EXERCISE BRIEF. Should the entries contain pictures, leave them out and return exactly the lines from the first through the line holding "del cautivador paisaje de colinas.".

Page-level text extractions:
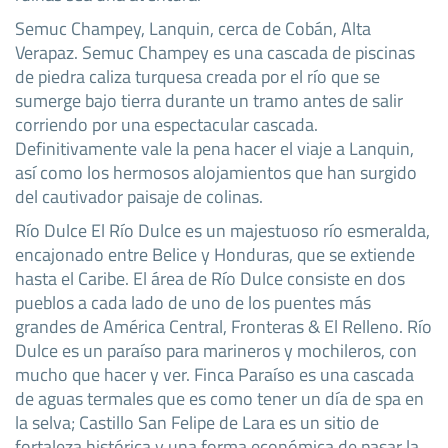
Semuc Champey, Lanquin, cerca de Cobán, Alta
Verapaz. Semuc Champey es una cascada de piscinas
de piedra caliza turquesa creada por el río que se
sumerge bajo tierra durante un tramo antes de salir
corriendo por una espectacular cascada.
Definitivamente vale la pena hacer el viaje a Lanquin,
así como los hermosos alojamientos que han surgido
del cautivador paisaje de colinas.
Río Dulce El Río Dulce es un majestuoso río esmeralda,
encajonado entre Belice y Honduras, que se extiende
hasta el Caribe. El área de Río Dulce consiste en dos
pueblos a cada lado de uno de los puentes más
grandes de América Central, Fronteras & El Relleno. Río
Dulce es un paraíso para marineros y mochileros, con
mucho que hacer y ver. Finca Paraíso es una cascada
de aguas termales que es como tener un día de spa en
la selva; Castillo San Felipe de Lara es un sitio de
fortaleza histórica y una forma económica de pasar la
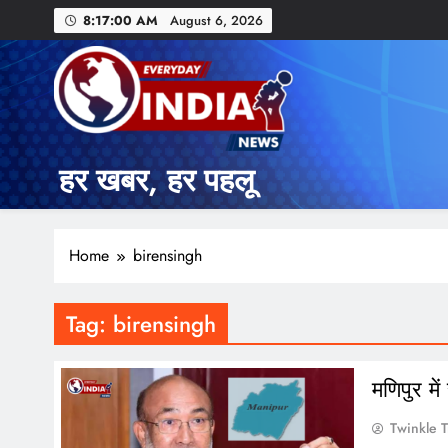
Skip
8:17:01 AM
August 6, 2026
to
content
हर खबर, हर पहलू
Home
birensingh
Tag:
birensingh
मणिपुर मे
Twinkle T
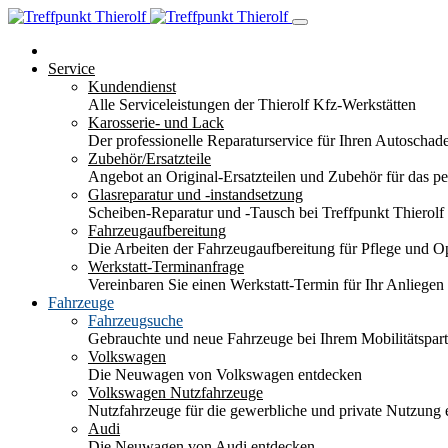
Service
Kundendienst
Alle Serviceleistungen der Thierolf Kfz-Werkstätten
Karosserie- und Lack
Der professionelle Reparaturservice für Ihren Autoscha
Zubehör/Ersatzteile
Angebot an Original-Ersatzteilen und Zubehör für das pe
Glasreparatur und -instandsetzung
Scheiben-Reparatur und -Tausch bei Treffpunkt Thierolf
Fahrzeugaufbereitung
Die Arbeiten der Fahrzeugaufbereitung für Pflege und 
Werkstatt-Terminanfrage
Vereinbaren Sie einen Werkstatt-Termin für Ihr Anliegen
Fahrzeuge
Fahrzeugsuche
Gebrauchte und neue Fahrzeuge bei Ihrem Mobilitätspa
Volkswagen
Die Neuwagen von Volkswagen entdecken
Volkswagen Nutzfahrzeuge
Nutzfahrzeuge für die gewerbliche und private Nutzung
Audi
Die Neuwagen von Audi entdecken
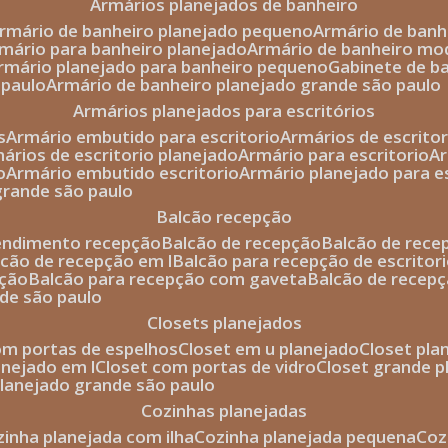
armários planejados de banheiro
armário de banheiro planejado pequeno
armário de ban
rmário para banheiro planejado
armário de banheiro mo
armário planejado para banheiro pequeno
gabinete de b
 paulo
armário de banheiro planejado grande são paulo
armários planejados para escritórios
s
armário embutido para escritorio
armários de escrito
mários de escritorio planejado
armário para escritorio
o
armário embutido escritorio
armário planejado para e
 grande são paulo
balcão recepção
tendimento recepção
balcão de recepção
balcão de rec
alcão de recepção em l
balcão para recepção de escritor
pção
balcão para recepção com gaveta
balcão de recep
nde são paulo
closets planejados
com portas de espelhos
closet em u planejado
closet pl
lanejado em l
closet com portas de vidro
closet grande 
 planejado grande são paulo
cozinhas planejadas
ozinha planejada com ilha
cozinha planejada pequena
co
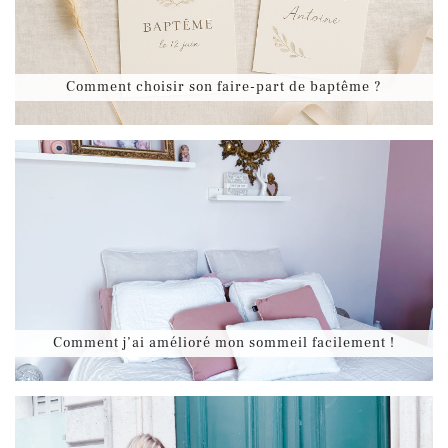
Comment choisir son faire-part de baptême ?
Comment j’ai amélioré mon sommeil facilement !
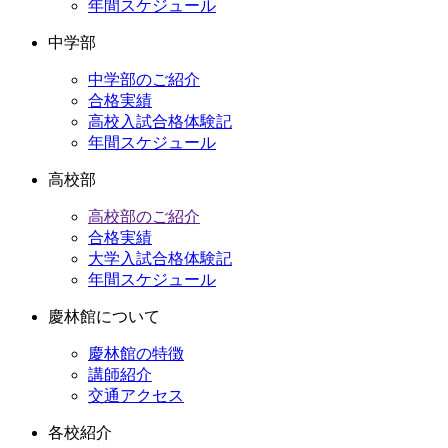
年間スケジュール
中学部
中学部のご紹介
合格実績
高校入試合格体験記
年間スケジュール
高校部
高校部のご紹介
合格実績
大学入試合格体験記
年間スケジュール
慶林館について
慶林館の特徴
講師紹介
交通アクセス
各校紹介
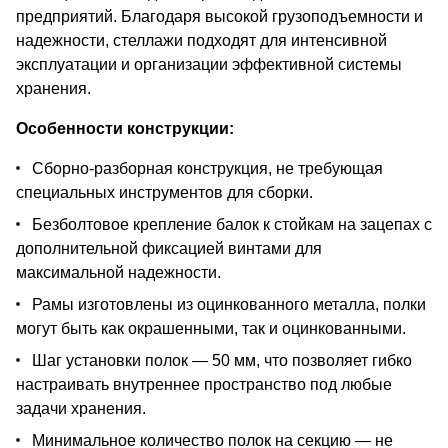
предприятий. Благодаря высокой грузоподъемности и
надежности, стеллажи подходят для интенсивной
эксплуатации и организации эффективной системы
хранения.
Особенности конструкции:
Сборно-разборная конструкция, не требующая
специальных инструментов для сборки.
Безболтовое крепление балок к стойкам на зацепах с
дополнительной фиксацией винтами для
максимальной надежности.
Рамы изготовлены из оцинкованного металла, полки
могут быть как окрашенными, так и оцинкованными.
Шаг установки полок — 50 мм, что позволяет гибко
настраивать внутреннее пространство под любые
задачи хранения.
Минимальное количество полок на секцию — не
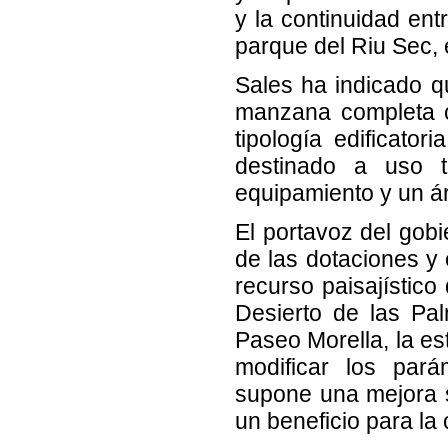
y la continuidad ent
parque del Riu Sec, 
Sales ha indicado q
manzana completa cl
tipología edificato
destinado a uso te
equipamiento y un á
El portavoz del gob
de las dotaciones y e
recurso paisajístico
Desierto de las Pal
Paseo Morella, la es
modificar los pará
supone una mejora s
un beneficio para la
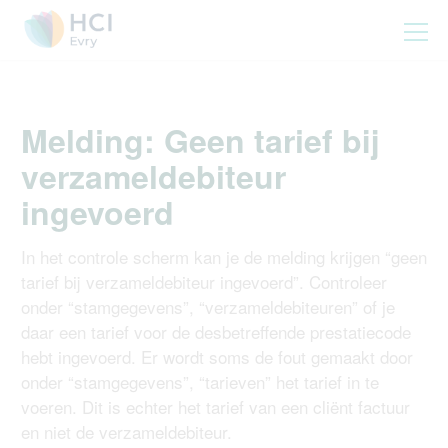
Melding: Geen tarief bij
verzameldebiteur
ingevoerd
In het controle scherm kan je de melding krijgen “geen
tarief bij verzameldebiteur ingevoerd”. Controleer
onder “stamgegevens”, “verzameldebiteuren” of je
daar een tarief voor de desbetreffende prestatiecode
hebt ingevoerd. Er wordt soms de fout gemaakt door
onder “stamgegevens”, “tarieven” het tarief in te
voeren. Dit is echter het tarief van een cliënt factuur
en niet de verzameldebiteur.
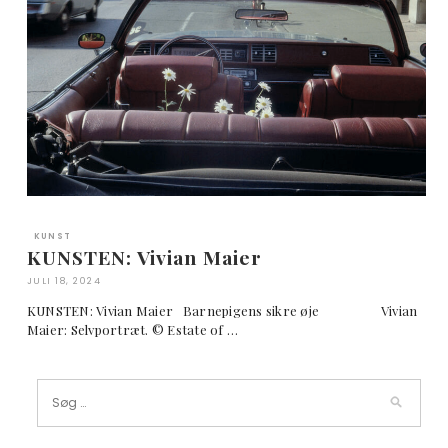
KUNST
KUNSTEN: Vivian Maier
JULI 18, 2024
KUNSTEN: Vivian Maier Barnepigens sikre øje Vivian
Maier: Selvportræt. © Estate of …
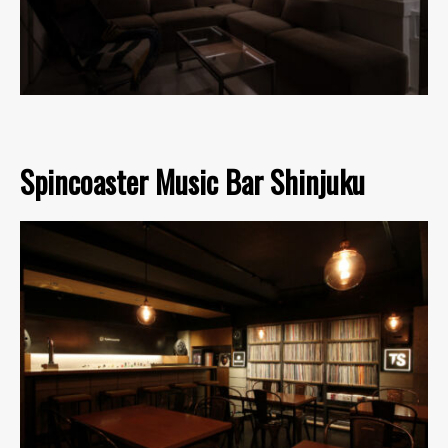
Spincoaster Music Bar Shinjuku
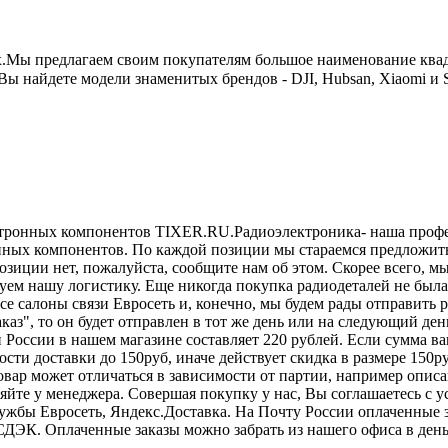
x.Мы предлагаем своим покупателям большое наименование ква
найдете модели знаменитых брендов - DJI, Hubsan, Xiaomi и
ктронных компонентов TIXER.RU.Радиоэлектроника- наша профес
ронных компонентов. По каждой позиции мы стараемся предложит
озиции нет, пожалуйста, сообщите нам об этом. Скорее всего, м
ем нашу логистику. Еще никогда покупка радиодеталей не была 
 все салоны связи Евросеть и, конечно, мы будем рады отправит
аказ", то он будет отправлен в тот же день или на следующий д
оссии в нашем магазине составляет 220 рублей. Если сумма ваше
сти доставки до 150руб, иначе действует скидка в размере 150
овар может отличаться в зависимости от партии, например описа
няйте у менеджера. Совершая покупку у нас, Вы соглашаетесь с 
лужбы Евросеть, Яндекс.Доставка. На Почту России оплаченные 
СДЭК. Оплаченные заказы можно забрать из нашего офиса в день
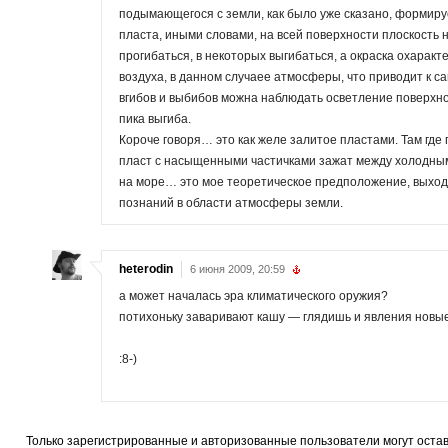
подымающегося с земли, как было уже сказано, формиру
пласта, иными словами, на всей поверхности плоскость н
прогибаться, в некоторых выгибаться, а окраска охара
воздуха, в данном случаее атмосферы, что приводит к с
вгибов и выбибов можна наблюдать осветление поверхно
пика выгиба.
Короче говоря… это как желе залитое пластами. Там где
пласт с насыщенными частичками зажат между холодным
на море… это мое теоретическое предположение, выход
познаний в области атмосферы земли.
heterodin
6 июня 2009, 20:59
а может началась эра климатичеcкого оружия?
потихоньку заваривают кашу — глядишь и явления новы
:8-)
Только зарегистрированные и авторизованные пользователи могут оста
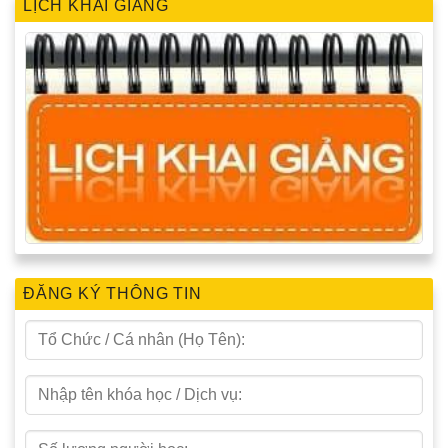
LỊCH KHAI GIẢNG
ĐĂNG KÝ THÔNG TIN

ANSWER BOX.
Semuc Champey, Lanquin, cerca de Cobán, Alta
Verapaz. Semuc Champey es una cascada de piscinas
de piedra caliza turquesa creada por el río que se
sumerge bajo tierra durante un tramo antes de salir
corriendo por una espectacular cascada.
Definitivamente vale la pena hacer el viaje a Lanquin,
así como los hermosos alojamientos que han surgido
del cautivador paisaje de colinas.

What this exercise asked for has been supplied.